We should all hope for balance again in our state legislature. The Assembly leaning to the left and the Senate leaning to the right kept state spending in line, along with legislation that was debated, deliberated, and compromised. Now there is no need for negotiations when making laws. The laws enacted last year in the one-party rule were steamrolled through with little or no discussion, even among the Democrats.

It was only after the new laws were thoroughly read last summer did we realize the gravity of what had passed. Now, even some Democrats are feeling the heat because they blindly voted along party lines for bail and evidence reform. When officials such as Mayor De Blasio begin to backpedal away from bail reform, you know it was hastily and badly written. Also, the farm-labor bill shouldn't be left off the list of outrage for rural upstate voters. Both of these legislative works are being considered for amendments in this coming session.

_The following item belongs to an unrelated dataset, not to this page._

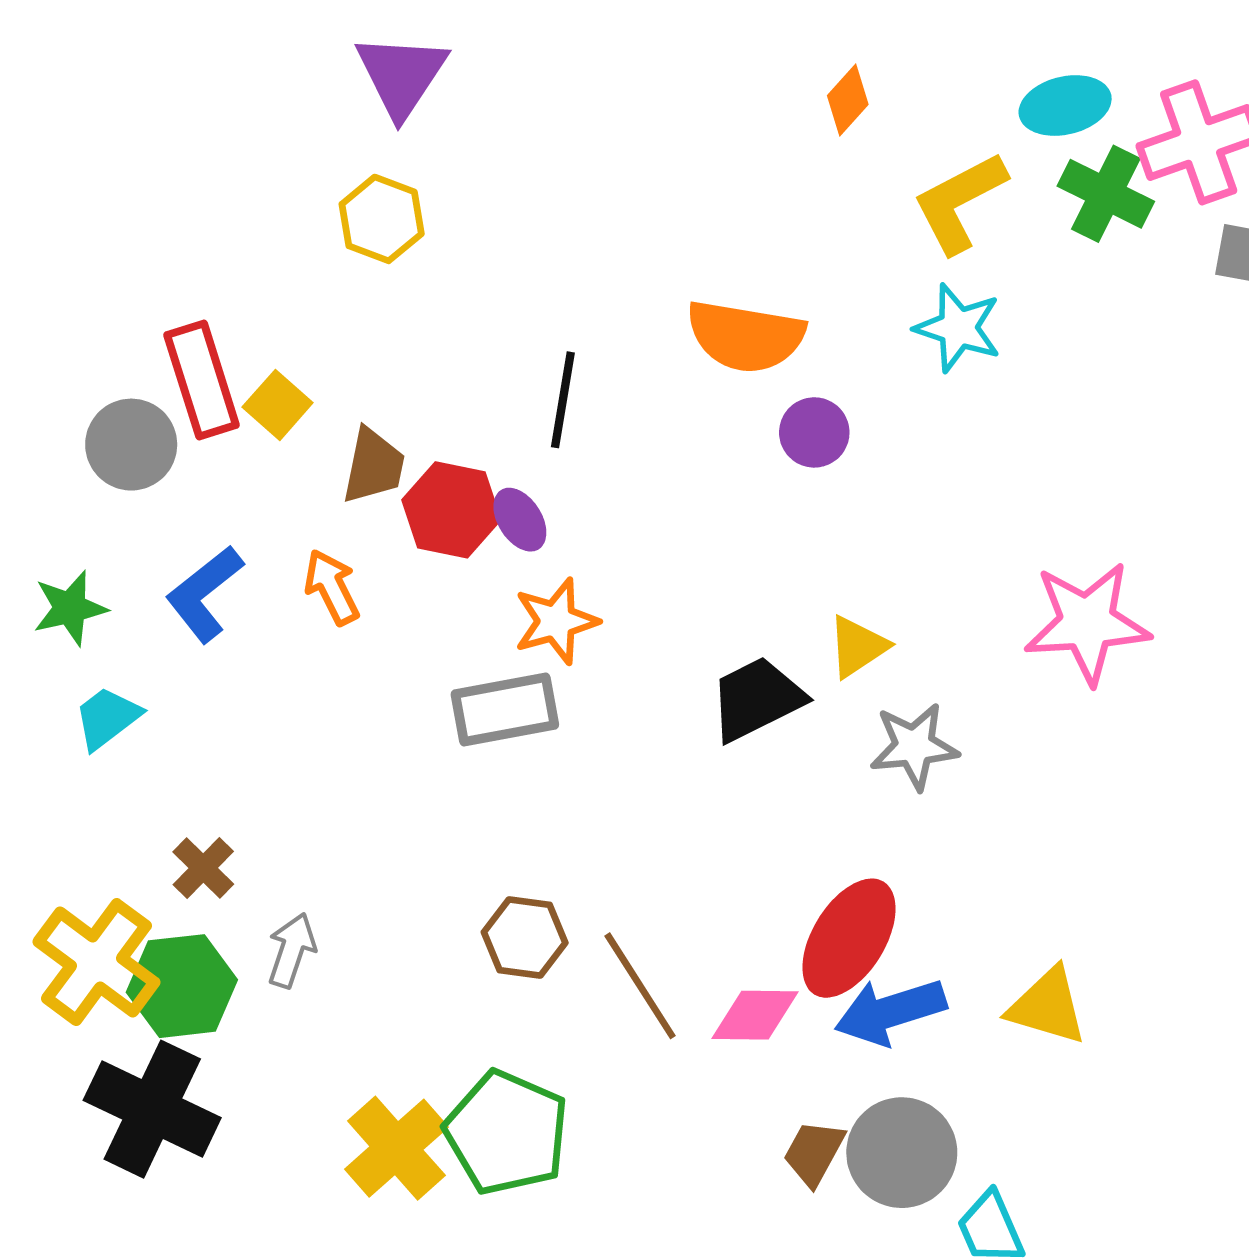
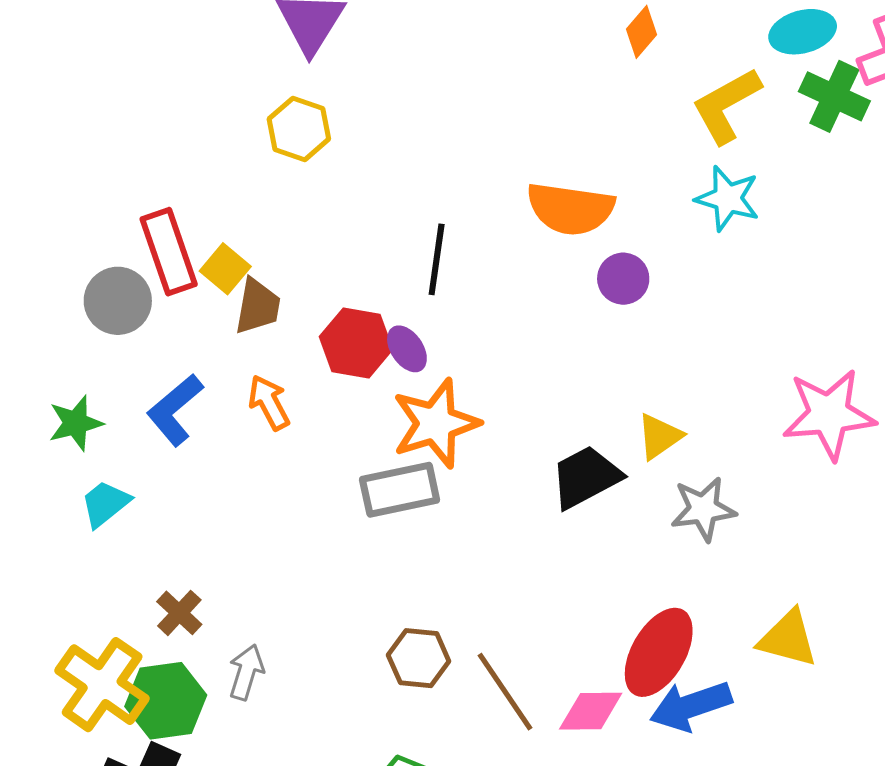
brown trapezoid: (374, 466) -> (258, 306), moved
orange star: (556, 621) -> (436, 423), size x1.4
yellow triangle: (1047, 1006) -> (788, 639), moved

Now is the time for the Republican Party to make strenuous efforts to win back the Senate in the fall elections. All of the senate seats are up for grabs, including those held by freshman Democrats who beat incumbent Republicans by slim margins in the anti-Trump wave of 2018. If the reluctant eight don't have the stomach to run an uphill race, the Republicans in those districts better pick good candidates.

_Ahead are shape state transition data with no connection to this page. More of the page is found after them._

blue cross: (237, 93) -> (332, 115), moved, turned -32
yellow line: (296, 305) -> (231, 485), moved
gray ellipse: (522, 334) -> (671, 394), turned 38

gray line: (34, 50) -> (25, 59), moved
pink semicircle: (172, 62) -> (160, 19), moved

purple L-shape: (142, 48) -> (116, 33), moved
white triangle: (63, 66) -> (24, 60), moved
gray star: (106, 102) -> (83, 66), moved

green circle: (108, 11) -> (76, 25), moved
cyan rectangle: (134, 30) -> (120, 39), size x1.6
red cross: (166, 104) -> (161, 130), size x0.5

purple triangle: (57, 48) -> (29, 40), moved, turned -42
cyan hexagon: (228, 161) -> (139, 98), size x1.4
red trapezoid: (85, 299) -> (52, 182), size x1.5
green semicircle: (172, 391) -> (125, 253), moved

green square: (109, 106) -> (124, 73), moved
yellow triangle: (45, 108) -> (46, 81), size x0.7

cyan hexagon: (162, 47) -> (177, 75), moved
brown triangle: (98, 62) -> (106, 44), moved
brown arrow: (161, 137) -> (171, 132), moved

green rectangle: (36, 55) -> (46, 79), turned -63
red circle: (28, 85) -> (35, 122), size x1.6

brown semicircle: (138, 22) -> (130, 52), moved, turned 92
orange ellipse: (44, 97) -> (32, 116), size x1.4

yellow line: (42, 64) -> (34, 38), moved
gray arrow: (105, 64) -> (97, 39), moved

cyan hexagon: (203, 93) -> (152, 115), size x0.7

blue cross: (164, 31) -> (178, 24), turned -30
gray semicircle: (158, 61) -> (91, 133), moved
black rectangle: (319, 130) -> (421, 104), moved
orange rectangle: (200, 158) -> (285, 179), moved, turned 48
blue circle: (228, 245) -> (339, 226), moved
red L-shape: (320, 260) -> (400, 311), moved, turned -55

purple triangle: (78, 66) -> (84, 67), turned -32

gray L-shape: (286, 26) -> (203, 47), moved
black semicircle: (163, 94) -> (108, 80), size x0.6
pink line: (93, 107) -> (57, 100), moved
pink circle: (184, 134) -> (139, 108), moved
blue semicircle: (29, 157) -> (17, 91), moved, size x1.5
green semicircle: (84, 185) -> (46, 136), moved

We still need to brace for the potential damage of one-party rule for the rest of this legislative year. We may be dealing with such things as one-size-fits-everyone health care, more restrictions on firearms owners, and lord only knows what will become legalized.

Conservatives have a couple of things going in their favor. First, in a General Election, the power of the secret ballot allows middle-of-the-road Democrats and Independents to vote for whomever they choose. Second, according to the legislative calendar, the lawmakers are luckily only together in Albany for 57 days this year. Just imagine the damage they could do if they were making laws full-time.